Her hands were shaking too much to pick up her fork to sample any of the second round of dishes that had been delivered, but she thought she managed a fairly creditable smile.

'So that's it, really,' she said jerkily. 'That's the whole, sad, sordid history. But I still haven't told you the most pathetic thing, and that's that every time I see some poor woman at work smile at him invitingly I feel like ripping her head off.

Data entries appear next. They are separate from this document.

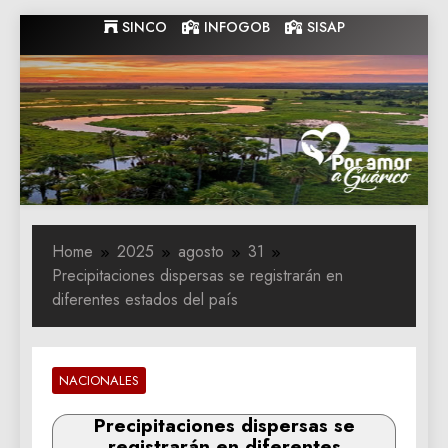
Skip
SINCO
INFOGOB
SISAP
to
content
Gobernacion
Gobernacion de Guarico
de Guarico
Home
2025
agosto
31
Precipitaciones dispersas se registrarán en
diferentes estados del país
NACIONALES
Precipitaciones dispersas se
registrarán en diferentes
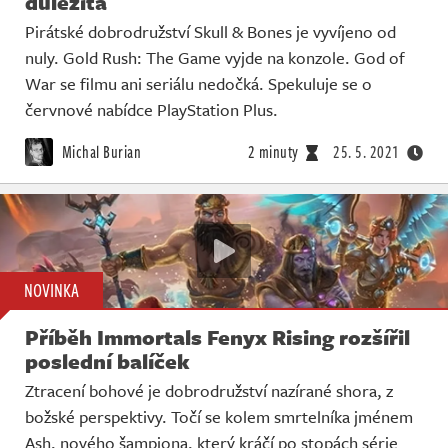
důležitá
Pirátské dobrodružství Skull & Bones je vyvíjeno od
nuly. Gold Rush: The Game vyjde na konzole. God of
War se filmu ani seriálu nedočká. Spekuluje se o
červnové nabídce PlayStation Plus.
Michal Burian
2 minuty
25. 5. 2021
NOVINKA
Příběh Immortals Fenyx Rising rozšířil
poslední balíček
Ztracení bohové je dobrodružství nazírané shora, z
božské perspektivy. Točí se kolem smrtelníka jménem
Ash, nového šampiona, který kráčí po stopách série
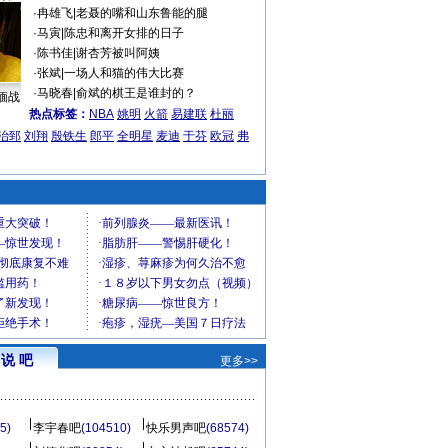
·
冉雄飞
|
老聂的嘴和山东鲁能的腿
·
马寅
|
陈忠和离开女排的日子
·
陈书佳
|
谢杏芳被叫阿姨
·
张斌
|
一场人和猫的伟大比赛
·
马晓春
|
俞斌的棋王是谁封的？
缅战
热点标签：
NBA
姚明
火箭
易建联
杜丽
治郅
刘翔
殷铁生
郎平
全明星
麦迪
于芬
欧冠
弗
说 吧
更多>>
5)
李宇春吧
(104510)
快乐男声吧
(68574)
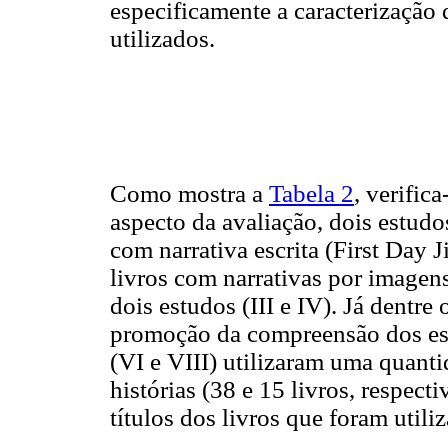
especificamente a caracterização 
utilizados.
Como mostra a
Tabela 2
, verific
aspecto da avaliação, dois estudos
com narrativa escrita (First Day J
livros com narrativas por imagen
dois estudos (III e IV). Já dentr
promoção da compreensão dos est
(VI e VIII) utilizaram uma quanti
histórias (38 e 15 livros, respec
títulos dos livros que foram utili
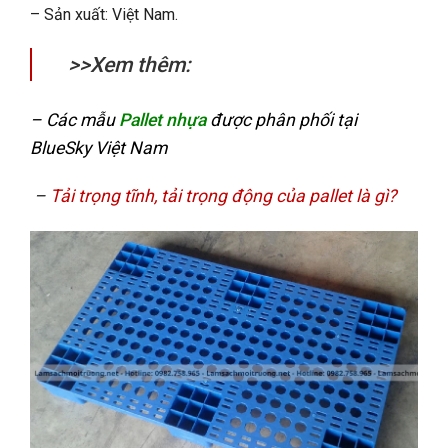
– Sản xuất: Việt Nam.
>>Xem thêm:
– Các mẫu
Pallet nhựa
được phân phối tại
BlueSky Việt Nam
–
Tải trọng tĩnh, tải trọng động của pallet là gì?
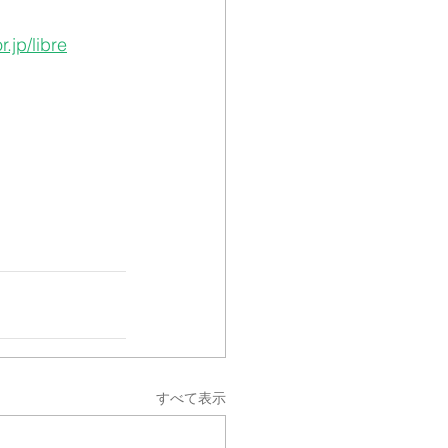
.jp/libre
すべて表示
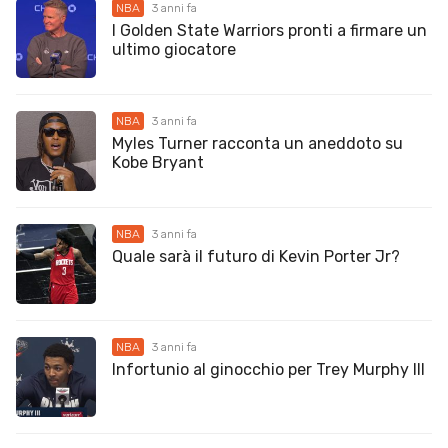
NBA
3 anni fa
I Golden State Warriors pronti a firmare un
ultimo giocatore
NBA
3 anni fa
Myles Turner racconta un aneddoto su
Kobe Bryant
NBA
3 anni fa
Quale sarà il futuro di Kevin Porter Jr?
NBA
3 anni fa
Infortunio al ginocchio per Trey Murphy III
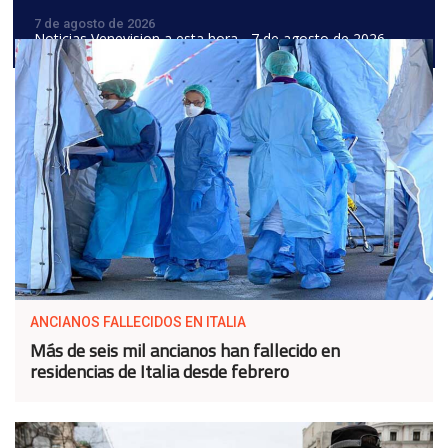
7 de agosto de 2026
Noticias Venevision a esta hora - 7 de agosto de 2026
ANCIANOS FALLECIDOS EN ITALIA
Más de seis mil ancianos han fallecido en
residencias de Italia desde febrero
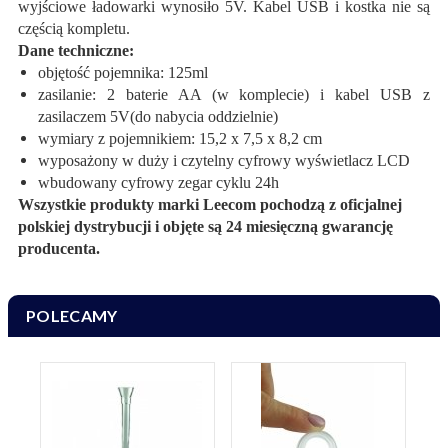
wyjściowe ładowarki wynosiło 5V. Kabel USB i kostka nie są
częścią kompletu.
Dane techniczne:
objętość pojemnika: 125ml
zasilanie: 2 baterie AA (w komplecie) i kabel USB z
zasilaczem 5V(do nabycia oddzielnie)
wymiary z pojemnikiem: 15,2 x 7,5 x 8,2 cm
wyposażony w duży i czytelny cyfrowy wyświetlacz LCD
wbudowany cyfrowy zegar cyklu 24h
Wszystkie produkty marki Leecom pochodzą z oficjalnej
polskiej dystrybucji i objęte są 24 miesięczną gwarancję
producenta.
POLECAMY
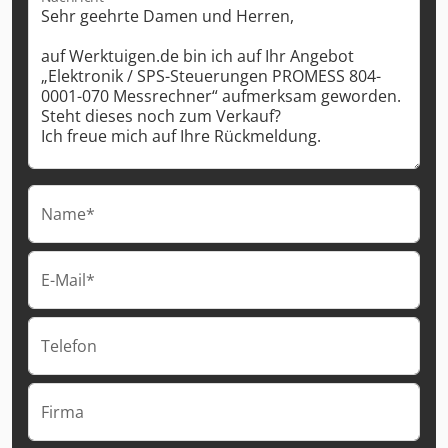
Name*
E-Mail*
Telefon
Firma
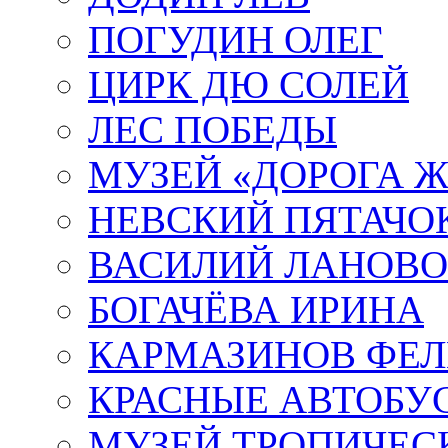
ПОГУДИН ОЛЕГ
ЦИРК ДЮ СОЛЕЙ
ЛЕС ПОБЕДЫ
МУЗЕЙ «ДОРОГА Ж
НЕВСКИЙ ПЯТАЧО
ВАСИЛИЙ ЛАНОВ
БОГАЧЁВА ИРИНА
КАРМАЗИНОВ ФЕЛ
КРАСНЫЕ АВТОБУ
МУЗЕЙ ТРОПИЧЕС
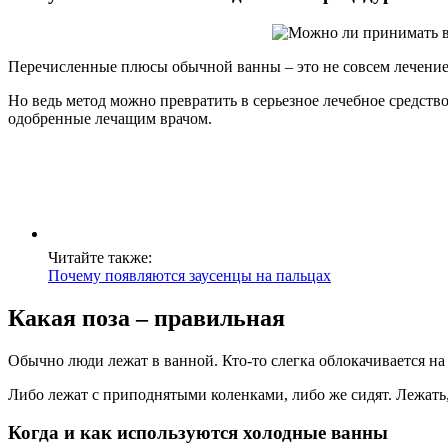
Перечисленные плюсы обычной ванны – это не совсем лечение.
Но ведь метод можно превратить в серьезное лечебное средств
одобренные лечащим врачом.
Читайте также:
Почему появляются заусенцы на пальцах
Какая поза – правильная
Обычно люди лежат в ванной. Кто-то слегка облокачивается на
Либо лежат с приподнятыми коленками, либо же сидят. Лежать, 
Когда и как используются холодные ванны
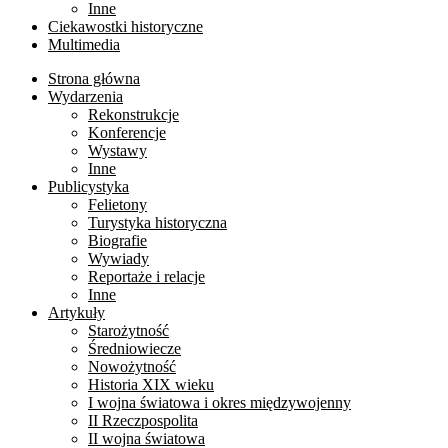
Inne
Ciekawostki historyczne
Multimedia
Strona główna
Wydarzenia
Rekonstrukcje
Konferencje
Wystawy
Inne
Publicystyka
Felietony
Turystyka historyczna
Biografie
Wywiady
Reportaże i relacje
Inne
Artykuły
Starożytność
Średniowiecze
Nowożytność
Historia XIX wieku
I wojna światowa i okres międzywojenny
II Rzeczpospolita
II wojna światowa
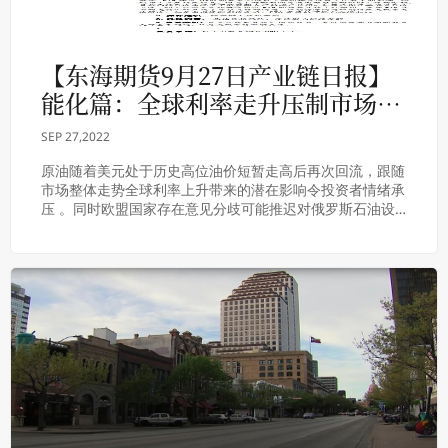
【东海期货9月27日产业链日报】
能化篇：全球利率走升压制市场情
绪，油价接近9个月低点
SEP 27,2022
原油随着美元处于历史高位油价短暂走高后再次回流，跟随
市场整体走势全球利率上升带来的潜在影响令投资者情绪承
压 。同时欧盟国家存在意见分歧可能推迟对俄罗斯石油设
定上限的计划，直至就更广泛的制裁方案达成一致...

'Don't laugh,' she groaned, when Geoffrey did. 'It's not funny, it's a nightmare.'

'You must still be in love with him.'

Annabel already knew that. She closed her eyes. 'Despite our personal differences, I'll always respect Luke and I have huge admiration for him professionally,' she said quietly. 'That'll never change. He's an incredibly dedicated and inspiring doctor and teacher. And I still remember the good times with him and they were so good it hurts me to think about them. But the bad was pretty bad and he thinks I'm ugly now.'

'He doesn't think you're ugly.'

'Oh, yes, he does.' She blinked her eyes open. 'He told me so tonight.'

'He lied.'

'He never does.'

'Then you misunderstood. You don't exactly make the best of yourself, Annabel, but you're still a gorgeous woman.'

'Thank you for being kind, but I know what he said,' Annabel responded quietly. 'He called me an uptight, screwed-up, frustrated zombie.'

Geoffrey sent her a shocked look and choked on the fried calamari he was eating, but once she'd thumped him on the back and passed him his water and he'd collected himself, she realised he was laughing again.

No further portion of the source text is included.